Yes, it is not too much to say that I reeled. This extraordinary statement had taken me amidships without any preparation, and it staggered me. That Jeeves had been aware all along that this old crumb would be the occupant of the bed which I was proposing to prod with darning-needles and had let me rush upon my doom without a word of warning was almost beyond belief. You might say I was aghast. Yes, practically aghast.
‘You told Jeeves that you were going to sleep in this room?’ I gasped.

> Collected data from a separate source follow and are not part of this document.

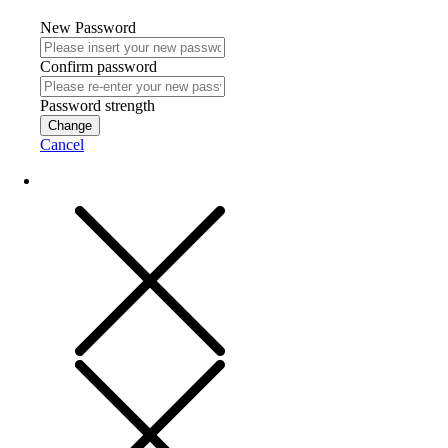
New Password
Confirm password
Password strength
Change
Cancel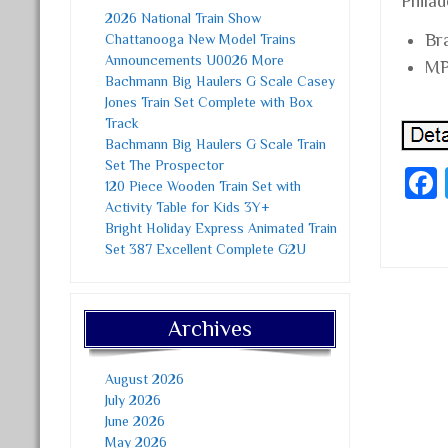
Philad
2026 National Train Show
Br
Chattanooga New Model Trains
Announcements U0026 More
MP
Bachmann Big Haulers G Scale Casey
Jones Train Set Complete with Box
Track
Bachmann Big Haulers G Scale Train
Set The Prospector
120 Piece Wooden Train Set with
Activity Table for Kids 3Y+
Bright Holiday Express Animated Train
Set 387 Excellent Complete G2U
Post
Archives
August 2026
July 2026
June 2026
May 2026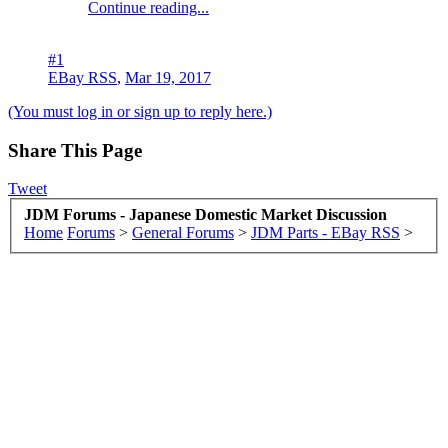
Continue reading...
#1
EBay RSS
,
Mar 19, 2017
(You must log in or sign up to reply here.)
Share This Page
Tweet
JDM Forums - Japanese Domestic Market Discussion
Home
Forums
>
General Forums
>
JDM Parts - EBay RSS
>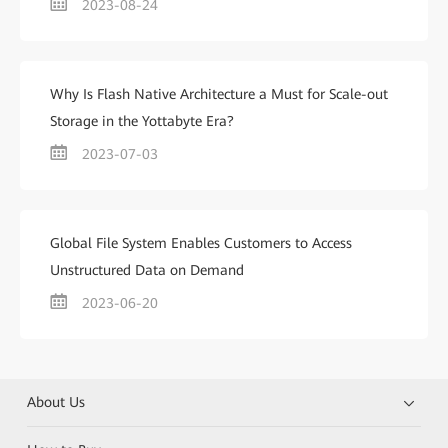
2023-08-24
Why Is Flash Native Architecture a Must for Scale-out
Storage in the Yottabyte Era?
2023-07-03
Global File System Enables Customers to Access
Unstructured Data on Demand
2023-06-20
About Us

‘I did. I was aware that you and my nephew were on terms of intimacy, and I wished to spare myself the possibility of a visit from you. I confess that it never occurred to me that such a visit was to be anticipated at three o’clock in the morning. What the devil do you mean,’ he barked, suddenly hotting up, ‘by prowling about the house at this hour? And what is that thing in your hand?’

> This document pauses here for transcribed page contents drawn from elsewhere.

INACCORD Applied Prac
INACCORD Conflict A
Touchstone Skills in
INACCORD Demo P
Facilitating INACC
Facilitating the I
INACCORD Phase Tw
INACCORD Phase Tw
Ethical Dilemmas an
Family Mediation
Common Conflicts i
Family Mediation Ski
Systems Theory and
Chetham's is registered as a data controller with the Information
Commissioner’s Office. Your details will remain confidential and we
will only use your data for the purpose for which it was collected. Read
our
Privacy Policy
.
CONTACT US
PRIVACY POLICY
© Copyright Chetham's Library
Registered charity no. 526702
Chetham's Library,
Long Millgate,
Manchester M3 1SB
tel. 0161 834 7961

I looked down, and found that I was still grasping the stick. I give you my honest word that, what with the maelstrom of emotions into which his revelation about Jeeves had cast me, the discovery came as an absolute surprise.
‘This?’ I said. ‘Oh, yes.’
‘What do you mean, “Oh, yes”? What is it?’

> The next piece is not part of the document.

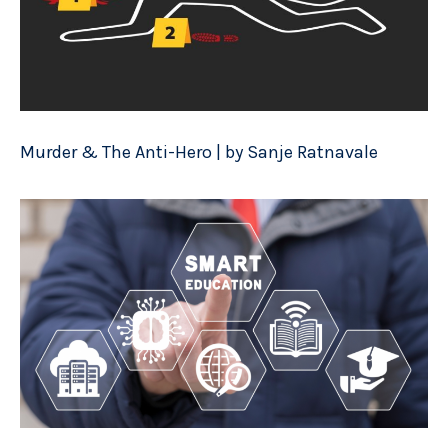
Murder & The Anti-Hero | by Sanje Ratnavale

‘Well, it’s a long story—’
‘We have the night before us.’
‘It’s this way. I will ask you to picture me some weeks ago, perfectly peaceful and inoffensive, after dinner at the Drones, smoking a thoughtful cigarette and—’
I broke off. The man wasn’t listening. He was goggling in a rapt sort of way at the end of the bed, from which there had now begun to drip on to the carpet a series of drops.
‘—thoughtful cigarette and chatting pleasantly of this and that—’
I broke off again. He had lifted the sheets and was gazing at the corpse of the hot-water bottle.
‘Did you do this?’ he said in a low, strangled sort of voice.
‘Er – yes. As a matter of fact, yes. I was just going to tell you—’
‘And your aunt tried to persuade me that you were not insane!’